The entry hall of Nutting Hall. Very rustic and all that. The thing on the left appears to be a sideways wooden tree that spins. Your guess as to its purpose is as good as mine.

I found a path to campus through a field and some woods managed by the university. Beehives!

Buoys monitoring the water currents of inland Maine. Currently reporting significant evaporation.

Translation-- "WARNING: KICK-ASS SCIENCE INSIDE"

 There's large areas of undeveloped and low-developed land in Maine, and the apartment complex where I live has some trails. I'm a big fan of the birch tree forests here. Reminds me of Mother Russia.

The Penobscot River, on the bridge to downtown Orono. The University of Maine is actually on a large island in the Penobscot. Well, if you are picky about what you call an island, maybe you wouldn't call it an island, but certainly there's a river on both sides of it.

The town of Orono. At last I have reached the region where the jigsaw puzzles with vague origins in "Small-town America" come from. 

Sunset over the Penobscot.

Rhododendrons (right?) on campus after rain-showers. Truman purple! Looks like it's going to rain until Thursday of next week, including during our field sampling on Monday, so y'all have some rainy pictures of spring-fed vernal pools to look forward to. Have a good weekend!



Tuesday, May 13, 2014

Pictures: End of Spring & Beginning of Summer

While waiting at a bus station in Portland, Maine to go North to Orono, Maine, I thought I would post some pictures from recent adventures and arrival in Maine.

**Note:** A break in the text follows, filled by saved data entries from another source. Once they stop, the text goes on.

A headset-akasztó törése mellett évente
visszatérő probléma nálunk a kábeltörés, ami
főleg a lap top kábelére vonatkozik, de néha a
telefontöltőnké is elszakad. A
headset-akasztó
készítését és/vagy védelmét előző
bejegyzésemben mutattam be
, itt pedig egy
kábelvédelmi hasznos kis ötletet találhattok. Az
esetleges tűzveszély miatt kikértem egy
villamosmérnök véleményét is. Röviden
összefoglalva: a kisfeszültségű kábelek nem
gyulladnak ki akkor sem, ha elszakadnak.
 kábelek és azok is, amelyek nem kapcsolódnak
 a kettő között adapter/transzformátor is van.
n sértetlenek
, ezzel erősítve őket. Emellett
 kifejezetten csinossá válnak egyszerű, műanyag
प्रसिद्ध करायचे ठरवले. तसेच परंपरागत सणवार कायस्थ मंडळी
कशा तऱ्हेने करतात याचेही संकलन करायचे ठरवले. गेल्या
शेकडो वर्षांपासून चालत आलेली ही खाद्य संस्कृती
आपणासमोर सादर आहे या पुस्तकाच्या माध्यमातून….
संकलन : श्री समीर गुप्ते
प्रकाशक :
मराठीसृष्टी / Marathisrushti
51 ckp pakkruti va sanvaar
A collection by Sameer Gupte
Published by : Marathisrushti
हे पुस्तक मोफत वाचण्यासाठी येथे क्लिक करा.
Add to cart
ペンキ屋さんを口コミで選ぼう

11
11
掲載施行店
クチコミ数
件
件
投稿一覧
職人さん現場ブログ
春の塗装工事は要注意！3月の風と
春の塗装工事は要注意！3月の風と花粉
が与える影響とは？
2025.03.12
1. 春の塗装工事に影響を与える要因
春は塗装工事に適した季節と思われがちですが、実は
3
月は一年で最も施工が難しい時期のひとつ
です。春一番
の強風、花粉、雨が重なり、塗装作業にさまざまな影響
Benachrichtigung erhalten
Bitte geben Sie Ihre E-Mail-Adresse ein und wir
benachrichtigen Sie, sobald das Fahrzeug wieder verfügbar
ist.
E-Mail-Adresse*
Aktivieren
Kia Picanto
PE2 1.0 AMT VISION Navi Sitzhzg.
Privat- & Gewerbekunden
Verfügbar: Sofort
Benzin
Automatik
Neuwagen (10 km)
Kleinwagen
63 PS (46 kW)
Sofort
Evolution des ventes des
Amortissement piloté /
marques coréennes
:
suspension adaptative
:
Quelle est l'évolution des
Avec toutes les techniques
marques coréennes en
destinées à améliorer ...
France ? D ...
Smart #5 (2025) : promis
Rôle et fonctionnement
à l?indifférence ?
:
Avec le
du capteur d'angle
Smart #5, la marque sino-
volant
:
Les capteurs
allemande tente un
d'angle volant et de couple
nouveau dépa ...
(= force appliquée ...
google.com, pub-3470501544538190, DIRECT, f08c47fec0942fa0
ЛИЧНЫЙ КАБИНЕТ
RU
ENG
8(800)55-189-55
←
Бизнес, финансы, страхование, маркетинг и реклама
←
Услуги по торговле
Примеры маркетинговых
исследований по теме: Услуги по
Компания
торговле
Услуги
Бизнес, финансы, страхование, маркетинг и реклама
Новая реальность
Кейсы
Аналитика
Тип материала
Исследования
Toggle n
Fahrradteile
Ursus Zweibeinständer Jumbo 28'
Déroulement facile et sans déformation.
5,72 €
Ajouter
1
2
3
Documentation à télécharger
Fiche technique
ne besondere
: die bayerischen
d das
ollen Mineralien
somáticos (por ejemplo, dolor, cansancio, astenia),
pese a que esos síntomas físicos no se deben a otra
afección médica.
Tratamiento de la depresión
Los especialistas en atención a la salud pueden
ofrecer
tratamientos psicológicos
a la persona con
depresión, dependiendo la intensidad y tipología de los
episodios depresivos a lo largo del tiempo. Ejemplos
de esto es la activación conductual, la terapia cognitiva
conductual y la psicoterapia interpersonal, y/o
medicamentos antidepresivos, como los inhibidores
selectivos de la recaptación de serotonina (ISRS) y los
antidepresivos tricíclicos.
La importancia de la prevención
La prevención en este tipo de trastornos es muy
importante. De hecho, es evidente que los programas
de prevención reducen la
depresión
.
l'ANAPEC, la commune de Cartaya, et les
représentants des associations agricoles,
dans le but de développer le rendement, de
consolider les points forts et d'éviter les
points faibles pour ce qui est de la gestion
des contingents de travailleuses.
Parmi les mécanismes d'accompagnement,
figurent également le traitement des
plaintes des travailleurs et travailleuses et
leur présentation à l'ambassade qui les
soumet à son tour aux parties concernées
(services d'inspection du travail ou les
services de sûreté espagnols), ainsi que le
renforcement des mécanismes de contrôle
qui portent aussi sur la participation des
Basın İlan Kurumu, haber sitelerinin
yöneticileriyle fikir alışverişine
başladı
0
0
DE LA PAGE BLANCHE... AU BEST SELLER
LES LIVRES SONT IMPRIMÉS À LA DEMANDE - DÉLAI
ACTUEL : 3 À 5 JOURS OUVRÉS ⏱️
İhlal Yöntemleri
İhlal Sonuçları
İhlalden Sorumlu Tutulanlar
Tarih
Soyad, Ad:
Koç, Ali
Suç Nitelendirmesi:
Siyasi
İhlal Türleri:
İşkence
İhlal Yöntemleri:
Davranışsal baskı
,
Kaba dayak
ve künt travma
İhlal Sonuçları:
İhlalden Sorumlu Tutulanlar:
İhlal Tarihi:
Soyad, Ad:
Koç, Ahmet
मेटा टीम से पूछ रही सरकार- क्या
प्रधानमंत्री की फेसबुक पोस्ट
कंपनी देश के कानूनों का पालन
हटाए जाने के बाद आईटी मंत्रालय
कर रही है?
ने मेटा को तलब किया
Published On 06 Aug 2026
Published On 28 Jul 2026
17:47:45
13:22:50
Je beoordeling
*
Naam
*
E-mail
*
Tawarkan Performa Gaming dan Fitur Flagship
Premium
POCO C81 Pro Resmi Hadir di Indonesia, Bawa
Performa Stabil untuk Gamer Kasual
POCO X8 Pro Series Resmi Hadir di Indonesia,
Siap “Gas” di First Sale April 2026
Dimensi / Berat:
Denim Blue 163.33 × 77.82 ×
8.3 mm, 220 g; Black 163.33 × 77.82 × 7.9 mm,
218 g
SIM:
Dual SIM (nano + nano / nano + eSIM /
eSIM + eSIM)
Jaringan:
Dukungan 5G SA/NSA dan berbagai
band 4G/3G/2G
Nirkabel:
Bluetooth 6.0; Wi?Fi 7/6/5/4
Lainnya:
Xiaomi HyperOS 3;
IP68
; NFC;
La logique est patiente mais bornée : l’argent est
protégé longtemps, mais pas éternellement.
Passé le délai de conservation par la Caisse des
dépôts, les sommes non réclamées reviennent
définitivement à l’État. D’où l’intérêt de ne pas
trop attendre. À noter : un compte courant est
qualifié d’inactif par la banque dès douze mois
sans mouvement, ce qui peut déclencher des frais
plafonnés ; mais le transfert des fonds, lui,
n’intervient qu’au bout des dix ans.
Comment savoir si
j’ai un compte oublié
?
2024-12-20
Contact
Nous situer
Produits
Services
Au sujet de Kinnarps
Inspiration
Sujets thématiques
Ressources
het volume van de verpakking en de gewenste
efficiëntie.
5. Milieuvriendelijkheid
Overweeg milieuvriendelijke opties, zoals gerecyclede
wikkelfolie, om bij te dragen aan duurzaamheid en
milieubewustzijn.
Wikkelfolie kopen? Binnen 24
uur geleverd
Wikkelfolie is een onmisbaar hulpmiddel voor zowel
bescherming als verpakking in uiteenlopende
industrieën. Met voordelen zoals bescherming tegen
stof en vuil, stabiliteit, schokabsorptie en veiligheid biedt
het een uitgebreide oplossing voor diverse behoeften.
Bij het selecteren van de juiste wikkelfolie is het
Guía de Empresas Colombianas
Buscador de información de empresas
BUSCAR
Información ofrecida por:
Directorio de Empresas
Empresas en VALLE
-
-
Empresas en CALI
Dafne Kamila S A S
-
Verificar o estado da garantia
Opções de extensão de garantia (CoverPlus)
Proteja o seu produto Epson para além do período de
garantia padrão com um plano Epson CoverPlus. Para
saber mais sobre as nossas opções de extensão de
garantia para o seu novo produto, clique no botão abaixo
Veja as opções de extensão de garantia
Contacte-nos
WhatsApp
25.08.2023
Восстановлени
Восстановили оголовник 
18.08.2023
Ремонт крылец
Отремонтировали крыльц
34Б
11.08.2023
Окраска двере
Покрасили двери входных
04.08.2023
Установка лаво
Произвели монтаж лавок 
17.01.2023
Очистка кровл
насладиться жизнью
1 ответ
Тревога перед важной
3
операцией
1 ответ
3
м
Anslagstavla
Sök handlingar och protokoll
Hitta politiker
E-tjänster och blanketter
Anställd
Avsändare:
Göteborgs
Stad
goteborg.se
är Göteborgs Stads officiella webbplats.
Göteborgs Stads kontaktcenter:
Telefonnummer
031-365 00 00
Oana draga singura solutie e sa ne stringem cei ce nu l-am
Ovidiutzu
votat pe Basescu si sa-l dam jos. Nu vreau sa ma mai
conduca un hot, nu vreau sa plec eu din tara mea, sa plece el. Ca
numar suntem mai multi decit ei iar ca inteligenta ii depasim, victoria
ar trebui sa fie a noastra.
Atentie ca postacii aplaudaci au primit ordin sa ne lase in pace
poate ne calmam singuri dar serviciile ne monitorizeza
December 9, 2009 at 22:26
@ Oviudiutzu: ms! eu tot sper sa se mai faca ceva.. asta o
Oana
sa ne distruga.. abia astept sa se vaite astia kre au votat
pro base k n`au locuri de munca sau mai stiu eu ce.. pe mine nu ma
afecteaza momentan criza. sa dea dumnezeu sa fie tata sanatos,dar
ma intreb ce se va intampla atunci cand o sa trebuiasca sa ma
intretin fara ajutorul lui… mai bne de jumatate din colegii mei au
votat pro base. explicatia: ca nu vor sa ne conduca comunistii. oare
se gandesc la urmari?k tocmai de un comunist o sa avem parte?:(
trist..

Spring was late this year, and 39 degrees F  in late April was the warmest temperature for our ornithology class's bird surveys at Big Creek Conservation Area, an oak-savannah restoration habitat near Kirksville.

Spring in St. Louis during Easter weekend.


Up early for a bird survey.


Bear Creek on Truman's campus, where I'm doing surveys of the bird community to study the effects of plantings along suburban stream edges.

Spring flowers on Truman's campus!

On Saturday morning after we were all free from our exams, some friends and I got up to see the sunrise at 1000 Hills State Park and eat muffins.

Barn Swallows on the shore.

We had been meaning to rent canoes here for a long time and finally found a morning to do it!

We paddled to a cove of the opposite shore and landed on a small shrubby island, which we believe to be the home of several endemic species of ticks (monographs currently in press.)

The opposite shore.

Finally, Maine: haven't seen much of it yet, but what I've seen so far has been promising. The grassy area in the middle of this picture from the plane is a salt marsh!

In an hour I'm taking a bus north to Bangor, and then it's a short drive to U-Maine's campus. Thanks for reading!